For almost a decade, since it was enacted, low-income families with children have suffered from a unjust social experiment that was marketed as fair for working people when it was the opposite. Most of the families impacted by it have a parent in work.

It’s done nothing but push 300,000 more children into poverty – which, ultimately, costs us more, as well as being heartless and immoral.

Real Impact in Local Areas

From experience from my own district – where over 5,000 children will be raised out of poverty as a result of ending the cap – the actual impact it’s had. Children wearing £1 wellies as school shoes, children going to bed hungry and cold, living in cramped, damp homes, parents this Christmas relying on food banks for a modest meal or small gift for their kids.

I also see the impact on schools, teachers, social workers, doctors and charities who are already stretched but have to divert time and resources to supporting children who are living with the consequences of deep poverty.
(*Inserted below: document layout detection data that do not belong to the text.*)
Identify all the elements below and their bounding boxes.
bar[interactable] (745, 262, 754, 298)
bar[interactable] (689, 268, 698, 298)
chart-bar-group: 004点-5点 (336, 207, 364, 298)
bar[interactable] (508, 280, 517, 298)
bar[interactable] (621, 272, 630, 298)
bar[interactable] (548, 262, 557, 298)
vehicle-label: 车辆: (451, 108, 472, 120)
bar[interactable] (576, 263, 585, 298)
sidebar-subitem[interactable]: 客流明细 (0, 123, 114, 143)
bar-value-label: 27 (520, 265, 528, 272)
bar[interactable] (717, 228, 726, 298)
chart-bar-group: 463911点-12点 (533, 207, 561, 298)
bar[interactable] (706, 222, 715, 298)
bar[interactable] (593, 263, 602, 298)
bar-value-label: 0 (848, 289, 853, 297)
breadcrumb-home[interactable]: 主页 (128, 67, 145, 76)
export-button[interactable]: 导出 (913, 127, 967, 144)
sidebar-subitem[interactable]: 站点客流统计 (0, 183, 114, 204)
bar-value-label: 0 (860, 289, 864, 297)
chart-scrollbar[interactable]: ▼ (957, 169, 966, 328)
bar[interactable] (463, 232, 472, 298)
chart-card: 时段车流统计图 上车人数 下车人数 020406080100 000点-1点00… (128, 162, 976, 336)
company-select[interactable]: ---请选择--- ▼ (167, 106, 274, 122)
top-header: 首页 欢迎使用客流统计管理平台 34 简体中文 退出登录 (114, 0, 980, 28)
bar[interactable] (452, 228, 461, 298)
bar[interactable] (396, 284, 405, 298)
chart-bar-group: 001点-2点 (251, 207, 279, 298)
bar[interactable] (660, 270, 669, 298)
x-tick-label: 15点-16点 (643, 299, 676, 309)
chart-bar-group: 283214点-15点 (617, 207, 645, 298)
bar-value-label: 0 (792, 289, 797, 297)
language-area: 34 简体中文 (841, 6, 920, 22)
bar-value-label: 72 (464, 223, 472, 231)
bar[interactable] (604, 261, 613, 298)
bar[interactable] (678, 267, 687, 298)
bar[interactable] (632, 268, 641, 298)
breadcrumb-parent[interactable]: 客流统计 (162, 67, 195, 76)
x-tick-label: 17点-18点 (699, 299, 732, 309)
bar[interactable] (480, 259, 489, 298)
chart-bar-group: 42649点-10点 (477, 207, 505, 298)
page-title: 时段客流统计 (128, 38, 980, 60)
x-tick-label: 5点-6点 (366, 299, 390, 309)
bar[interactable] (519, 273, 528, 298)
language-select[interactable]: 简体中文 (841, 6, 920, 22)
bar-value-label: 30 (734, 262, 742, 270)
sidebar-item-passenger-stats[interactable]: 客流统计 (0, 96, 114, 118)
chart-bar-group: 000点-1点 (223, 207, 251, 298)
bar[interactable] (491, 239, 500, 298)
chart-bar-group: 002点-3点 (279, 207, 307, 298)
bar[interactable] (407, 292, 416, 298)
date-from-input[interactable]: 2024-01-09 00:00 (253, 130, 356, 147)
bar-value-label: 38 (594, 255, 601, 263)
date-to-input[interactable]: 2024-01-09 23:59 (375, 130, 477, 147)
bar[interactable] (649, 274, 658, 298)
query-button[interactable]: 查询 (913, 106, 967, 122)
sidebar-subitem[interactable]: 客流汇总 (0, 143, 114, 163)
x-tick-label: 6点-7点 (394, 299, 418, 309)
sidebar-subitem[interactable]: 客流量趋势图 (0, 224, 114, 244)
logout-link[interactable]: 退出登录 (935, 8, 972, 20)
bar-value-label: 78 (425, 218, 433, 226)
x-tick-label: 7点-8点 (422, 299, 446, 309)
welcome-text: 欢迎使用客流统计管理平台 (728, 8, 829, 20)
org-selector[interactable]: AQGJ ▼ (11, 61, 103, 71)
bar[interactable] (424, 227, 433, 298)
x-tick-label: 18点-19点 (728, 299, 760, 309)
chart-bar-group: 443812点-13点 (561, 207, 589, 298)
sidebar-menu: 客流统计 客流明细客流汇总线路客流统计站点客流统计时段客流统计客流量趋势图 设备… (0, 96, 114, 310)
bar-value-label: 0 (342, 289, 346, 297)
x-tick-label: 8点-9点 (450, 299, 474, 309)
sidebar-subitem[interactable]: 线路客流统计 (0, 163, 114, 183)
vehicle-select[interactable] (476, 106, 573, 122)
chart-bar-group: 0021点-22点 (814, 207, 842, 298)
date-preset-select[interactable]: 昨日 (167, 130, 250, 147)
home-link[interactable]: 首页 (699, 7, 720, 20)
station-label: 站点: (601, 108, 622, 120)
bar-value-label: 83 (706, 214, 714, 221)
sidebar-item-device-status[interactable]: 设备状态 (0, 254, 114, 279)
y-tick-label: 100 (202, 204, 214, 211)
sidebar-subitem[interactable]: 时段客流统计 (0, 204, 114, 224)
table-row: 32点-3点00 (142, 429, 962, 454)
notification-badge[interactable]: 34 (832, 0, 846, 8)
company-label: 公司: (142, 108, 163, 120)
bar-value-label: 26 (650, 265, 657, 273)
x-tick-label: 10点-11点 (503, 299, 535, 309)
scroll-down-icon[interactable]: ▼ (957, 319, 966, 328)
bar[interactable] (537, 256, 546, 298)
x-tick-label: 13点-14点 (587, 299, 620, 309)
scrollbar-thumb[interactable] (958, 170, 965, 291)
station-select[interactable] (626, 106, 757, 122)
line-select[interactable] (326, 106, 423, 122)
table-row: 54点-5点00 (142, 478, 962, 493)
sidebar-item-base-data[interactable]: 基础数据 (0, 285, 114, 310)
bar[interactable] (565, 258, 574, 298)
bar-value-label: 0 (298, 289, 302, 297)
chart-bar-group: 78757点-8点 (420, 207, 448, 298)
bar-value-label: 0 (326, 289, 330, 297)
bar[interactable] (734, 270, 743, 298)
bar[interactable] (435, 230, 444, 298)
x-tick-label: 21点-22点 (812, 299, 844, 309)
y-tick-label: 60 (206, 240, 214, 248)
Lasting Effects of Child Poverty

Just a quarter of pupils from the poorest families achieve five good GCSEs, compared with almost 75% among wealthier families. This predisposes them for the challenges they face during their lives: missed potential, economic struggles and poor health. Children who were raised in poverty are more likely to be jobless or poor as adults.
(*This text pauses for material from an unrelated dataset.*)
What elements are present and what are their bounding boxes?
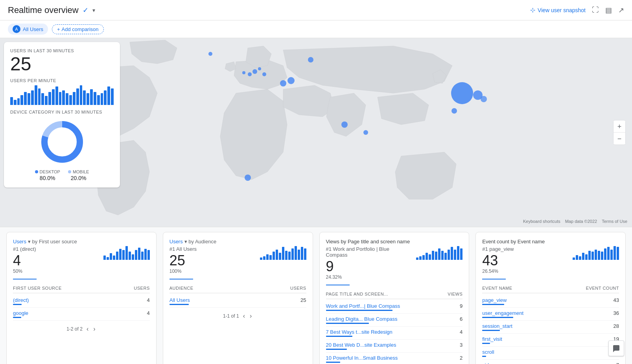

Confronting child poverty isn’t just a ethical duty, it is a future-oriented strategy. Poverty costs the economy far, far more than the £3bn cost of lifting the two-child cap, or extending free school meals.

That’s why we acted urgently in the budget, despite the challenging economic context. Every day with this cap in place sees more than 100 additional children pushed into poverty. The benefits of lifting it will not occur overnight either, so taking early action in the parliament was vital.

The cap was a totem to 14 years of unsuccessful rightwing ideology. Now it is gone.

Fair Financing for Measures

We, as Labour, can also be explicit that these initiatives are being paid for in a just way – from a new gaming tax, eliminating tax loopholes and a new “mansion tax”.

Final Thoughts

Equity and purpose – that’s how we will win the battle of ideas. This budget is a definitive statement that we won the election as Labour, and will lead as Labour. As I consistently said during my campaign to become deputy leader, we must reclaim the political platform and define the narrative more forcefully about what’s truly flawed with the country and how we are fixing it. We’ve certainly done that this week.

So let’s maintain it and prevail in this struggle about how we will renew Britain and tackle the deep inequalities impeding progress.

Matthew Higgins
Matthew Higgins

A passionate gamer and tech enthusiast with over a decade of experience in game journalism and community building.